• [Work required] Given the material below, output exactly the lines from the line with "東京都府中市、神田のWeb制作会社Maromaroのブログです" to the line with "courcis ni de suppléments magiques remplaçant", both ends included, and no other lines.
>>>>
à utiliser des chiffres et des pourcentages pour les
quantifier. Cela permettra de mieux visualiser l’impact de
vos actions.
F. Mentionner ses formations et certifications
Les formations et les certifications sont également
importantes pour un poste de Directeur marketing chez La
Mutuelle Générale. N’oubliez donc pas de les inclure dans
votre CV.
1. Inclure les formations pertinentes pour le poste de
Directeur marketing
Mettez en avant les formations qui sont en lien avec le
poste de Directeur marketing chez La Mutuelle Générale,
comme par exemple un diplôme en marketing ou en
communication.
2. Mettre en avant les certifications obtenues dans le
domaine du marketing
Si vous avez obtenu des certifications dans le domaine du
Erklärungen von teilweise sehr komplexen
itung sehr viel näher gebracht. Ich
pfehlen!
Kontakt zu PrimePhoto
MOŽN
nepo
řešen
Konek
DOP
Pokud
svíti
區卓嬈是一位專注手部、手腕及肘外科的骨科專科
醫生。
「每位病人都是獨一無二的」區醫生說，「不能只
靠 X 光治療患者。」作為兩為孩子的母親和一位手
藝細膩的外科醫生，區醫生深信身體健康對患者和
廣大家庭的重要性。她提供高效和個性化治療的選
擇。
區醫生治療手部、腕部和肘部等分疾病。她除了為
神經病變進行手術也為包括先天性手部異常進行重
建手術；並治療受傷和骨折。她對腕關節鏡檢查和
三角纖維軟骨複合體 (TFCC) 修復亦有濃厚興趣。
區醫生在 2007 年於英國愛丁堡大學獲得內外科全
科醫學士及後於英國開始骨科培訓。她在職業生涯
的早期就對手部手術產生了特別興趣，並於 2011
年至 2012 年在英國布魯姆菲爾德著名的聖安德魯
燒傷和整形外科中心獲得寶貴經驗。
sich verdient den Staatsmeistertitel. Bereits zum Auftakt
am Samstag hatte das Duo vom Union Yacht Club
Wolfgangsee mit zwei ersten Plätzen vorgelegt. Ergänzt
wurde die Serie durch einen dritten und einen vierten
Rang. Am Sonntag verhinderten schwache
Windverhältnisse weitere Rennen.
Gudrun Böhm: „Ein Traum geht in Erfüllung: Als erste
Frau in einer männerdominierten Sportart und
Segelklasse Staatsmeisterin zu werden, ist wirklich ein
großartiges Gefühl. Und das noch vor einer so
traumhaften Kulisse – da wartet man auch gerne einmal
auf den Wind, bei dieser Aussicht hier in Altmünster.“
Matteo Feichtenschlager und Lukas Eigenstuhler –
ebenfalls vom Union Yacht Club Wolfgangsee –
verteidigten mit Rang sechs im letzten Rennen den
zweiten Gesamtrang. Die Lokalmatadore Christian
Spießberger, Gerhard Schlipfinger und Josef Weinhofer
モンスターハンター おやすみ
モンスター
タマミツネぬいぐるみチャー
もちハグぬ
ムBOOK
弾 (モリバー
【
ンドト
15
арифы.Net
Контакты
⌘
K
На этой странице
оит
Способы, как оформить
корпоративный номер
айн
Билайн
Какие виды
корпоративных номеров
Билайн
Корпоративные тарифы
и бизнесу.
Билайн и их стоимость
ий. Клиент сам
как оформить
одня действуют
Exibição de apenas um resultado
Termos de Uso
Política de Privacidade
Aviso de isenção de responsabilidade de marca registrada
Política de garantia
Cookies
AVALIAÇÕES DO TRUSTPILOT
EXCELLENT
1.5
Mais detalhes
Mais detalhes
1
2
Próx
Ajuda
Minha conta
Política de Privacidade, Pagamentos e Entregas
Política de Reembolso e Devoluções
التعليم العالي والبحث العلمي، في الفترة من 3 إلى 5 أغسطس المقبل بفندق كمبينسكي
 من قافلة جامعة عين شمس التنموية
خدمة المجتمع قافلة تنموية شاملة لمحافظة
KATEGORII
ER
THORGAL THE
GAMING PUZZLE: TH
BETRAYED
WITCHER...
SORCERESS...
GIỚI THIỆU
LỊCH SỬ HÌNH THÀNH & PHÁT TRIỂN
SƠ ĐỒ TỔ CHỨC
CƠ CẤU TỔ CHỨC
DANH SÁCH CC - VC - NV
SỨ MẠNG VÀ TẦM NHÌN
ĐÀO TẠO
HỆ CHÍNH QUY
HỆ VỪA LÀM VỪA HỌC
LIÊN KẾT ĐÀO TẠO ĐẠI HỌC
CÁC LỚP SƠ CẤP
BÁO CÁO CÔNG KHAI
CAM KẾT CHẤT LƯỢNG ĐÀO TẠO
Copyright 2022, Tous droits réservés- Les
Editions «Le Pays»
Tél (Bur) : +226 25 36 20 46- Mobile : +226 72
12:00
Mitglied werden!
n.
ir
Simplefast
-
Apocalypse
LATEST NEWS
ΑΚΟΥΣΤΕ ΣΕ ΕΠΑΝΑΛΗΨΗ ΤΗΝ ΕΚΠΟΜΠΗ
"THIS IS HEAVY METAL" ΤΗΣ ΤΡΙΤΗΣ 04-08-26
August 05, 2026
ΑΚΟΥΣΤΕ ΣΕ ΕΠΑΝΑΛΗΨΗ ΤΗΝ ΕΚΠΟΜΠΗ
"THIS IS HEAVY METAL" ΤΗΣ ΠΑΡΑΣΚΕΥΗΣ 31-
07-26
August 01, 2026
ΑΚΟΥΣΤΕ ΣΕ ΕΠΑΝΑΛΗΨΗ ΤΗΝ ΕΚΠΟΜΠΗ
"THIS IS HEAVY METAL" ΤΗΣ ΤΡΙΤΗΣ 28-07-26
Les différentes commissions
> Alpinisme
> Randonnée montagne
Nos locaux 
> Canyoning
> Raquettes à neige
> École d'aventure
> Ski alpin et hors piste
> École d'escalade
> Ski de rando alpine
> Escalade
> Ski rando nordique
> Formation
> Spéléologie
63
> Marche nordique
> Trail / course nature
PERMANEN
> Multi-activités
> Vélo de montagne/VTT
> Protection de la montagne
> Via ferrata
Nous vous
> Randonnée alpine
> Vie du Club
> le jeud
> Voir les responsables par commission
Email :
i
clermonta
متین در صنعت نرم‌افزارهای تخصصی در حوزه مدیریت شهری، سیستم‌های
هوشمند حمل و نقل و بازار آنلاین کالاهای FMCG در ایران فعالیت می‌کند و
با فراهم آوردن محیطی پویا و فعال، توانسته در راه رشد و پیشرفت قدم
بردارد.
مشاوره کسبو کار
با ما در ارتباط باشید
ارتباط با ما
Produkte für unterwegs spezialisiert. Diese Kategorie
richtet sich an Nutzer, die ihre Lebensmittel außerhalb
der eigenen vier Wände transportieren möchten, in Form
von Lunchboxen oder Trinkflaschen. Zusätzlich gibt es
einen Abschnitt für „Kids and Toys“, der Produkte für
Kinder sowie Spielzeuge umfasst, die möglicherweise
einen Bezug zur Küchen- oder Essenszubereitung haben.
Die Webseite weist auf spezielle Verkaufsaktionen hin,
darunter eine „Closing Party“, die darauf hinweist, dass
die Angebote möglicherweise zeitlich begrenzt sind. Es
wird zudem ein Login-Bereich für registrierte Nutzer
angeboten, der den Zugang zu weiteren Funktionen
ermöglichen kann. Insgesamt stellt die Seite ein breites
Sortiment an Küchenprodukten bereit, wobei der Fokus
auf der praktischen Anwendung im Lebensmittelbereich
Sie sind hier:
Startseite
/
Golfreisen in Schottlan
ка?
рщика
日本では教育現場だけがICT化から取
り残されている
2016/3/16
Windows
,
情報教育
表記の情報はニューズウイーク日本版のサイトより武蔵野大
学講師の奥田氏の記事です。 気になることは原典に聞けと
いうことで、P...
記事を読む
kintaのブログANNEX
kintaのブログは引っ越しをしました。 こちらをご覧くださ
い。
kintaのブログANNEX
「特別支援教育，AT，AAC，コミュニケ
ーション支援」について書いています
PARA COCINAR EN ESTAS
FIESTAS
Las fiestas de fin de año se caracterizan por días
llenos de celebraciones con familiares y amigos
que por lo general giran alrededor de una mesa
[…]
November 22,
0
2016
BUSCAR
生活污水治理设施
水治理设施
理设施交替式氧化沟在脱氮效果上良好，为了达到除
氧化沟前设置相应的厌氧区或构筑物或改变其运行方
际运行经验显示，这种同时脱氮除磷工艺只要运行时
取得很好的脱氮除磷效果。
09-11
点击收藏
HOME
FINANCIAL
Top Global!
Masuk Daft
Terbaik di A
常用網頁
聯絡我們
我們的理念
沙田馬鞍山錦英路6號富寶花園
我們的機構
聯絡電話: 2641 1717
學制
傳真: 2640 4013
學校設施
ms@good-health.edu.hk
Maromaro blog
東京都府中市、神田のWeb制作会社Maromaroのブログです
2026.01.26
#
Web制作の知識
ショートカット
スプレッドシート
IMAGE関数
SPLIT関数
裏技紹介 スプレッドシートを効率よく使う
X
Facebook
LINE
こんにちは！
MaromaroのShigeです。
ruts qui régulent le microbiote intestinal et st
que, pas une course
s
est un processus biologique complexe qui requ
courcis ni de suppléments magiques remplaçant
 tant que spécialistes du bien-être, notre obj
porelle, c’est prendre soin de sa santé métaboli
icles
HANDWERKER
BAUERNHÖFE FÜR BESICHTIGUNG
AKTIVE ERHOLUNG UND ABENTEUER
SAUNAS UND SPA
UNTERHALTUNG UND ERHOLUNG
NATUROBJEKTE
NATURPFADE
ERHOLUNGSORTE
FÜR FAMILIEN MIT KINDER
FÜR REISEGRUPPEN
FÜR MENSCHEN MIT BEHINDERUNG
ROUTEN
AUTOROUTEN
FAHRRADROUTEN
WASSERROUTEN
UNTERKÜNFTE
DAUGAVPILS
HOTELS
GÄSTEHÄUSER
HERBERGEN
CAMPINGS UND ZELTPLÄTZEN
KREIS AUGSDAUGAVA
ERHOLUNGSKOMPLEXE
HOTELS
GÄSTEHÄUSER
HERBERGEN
<<<<
• [Answer space]
東京都府中市、神田のWeb制作会社Maromaroのブログです
2026.01.26
#
Web制作の知識
ショートカット
スプレッドシート
IMAGE関数
SPLIT関数
裏技紹介 スプレッドシートを効率よく使う
X
Facebook
LINE
こんにちは！
MaromaroのShigeです。
ruts qui régulent le microbiote intestinal et st
que, pas une course
s
est un processus biologique complexe qui requ
courcis ni de suppléments magiques remplaçant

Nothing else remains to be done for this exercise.